Os projetos do Executivo adiados foram o de  nº. 95/17 que  trata de contratações administrativas por prazo determinado, o  projeto de lei nº. 104/17, sobre a criação de novos cargos na área da Educação municipal e ainda o  Projeto de Lei nº. 105/17 sobre remanejamento de verbas do orçamento vigente”.

Homenagem a médico

Adiaram-se também duas moções constantes da pauta por ausência de homenageados mas quem emocionou o ambiente foi o médico Dr. Leandro Domingues Lopes, cujo trabalho foi reconhecido pelo vereador Manoel Marques (PT) por sua dedicação à comunidades da região sul (Corcovado, Bonete, Fortaleza, Praia Dura e agora Rio Escuro).

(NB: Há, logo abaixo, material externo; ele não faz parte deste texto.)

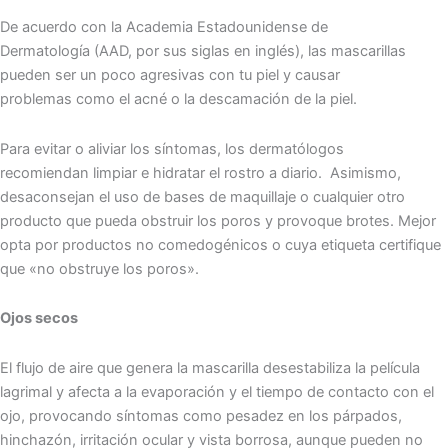
De acuerdo con la Academia Estadounidense de
Dermatología (AAD, por sus siglas en inglés), las mascarillas
pueden ser un poco agresivas con tu piel y causar
problemas como el acné o la descamación de la piel.
Para evitar o aliviar los síntomas, los dermatólogos
recomiendan limpiar e hidratar el rostro a diario. Asimismo,
desaconsejan el uso de bases de maquillaje o cualquier otro
producto que pueda obstruir los poros y provoque brotes. Mejor
opta por productos no comedogénicos o cuya etiqueta certifique
que «no obstruye los poros».
Ojos secos
El flujo de aire que genera la mascarilla desestabiliza la película
lagrimal y afecta a la evaporación y el tiempo de contacto con el
ojo, provocando síntomas como pesadez en los párpados,
hinchazón, irritación ocular y vista borrosa, aunque pueden no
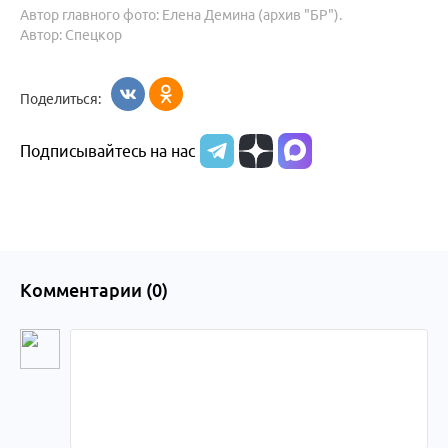
Автор главного фото: Елена Демина (архив "БР").
Автор: Спецкор
Поделиться:
Подписывайтесь на нас
Комментарии (
0
)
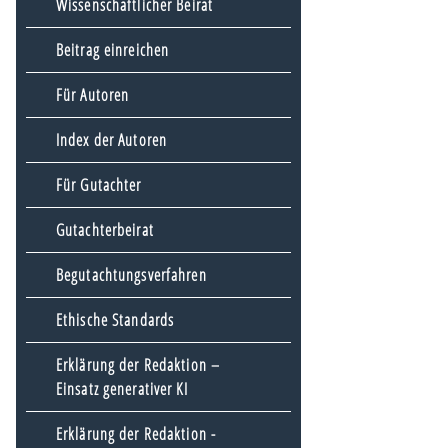
Wissenschaftlicher Beirat
Beitrag einreichen
Für Autoren
Index der Autoren
Für Gutachter
Gutachterbeirat
Begutachtungsverfahren
Ethische Standards
Erklärung der Redaktion –
Einsatz generativer KI
Erklärung der Redaktion -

Procedente do ABC Paulista, o médico veio para Ubatuba em 2014 com a proposta de  reverter esquemas de atendimento permitindo compreensão ampliada do processo saúde-doença. Formado pela Escola Latino Americano de Medicina, de Cuba, ele passou a integrar a equipe do programa Mais Médicos, atuando na região sul da cidade.

Na justificativa, Manoel Marques destaca que o médico “sabe relacionar-se promovendo a confiança com paciente, o que é fundamental”. Em seu agradecimento Leandro deixou claro que “essa noite é um grande momento, momento impar, um marco pra mim como médico.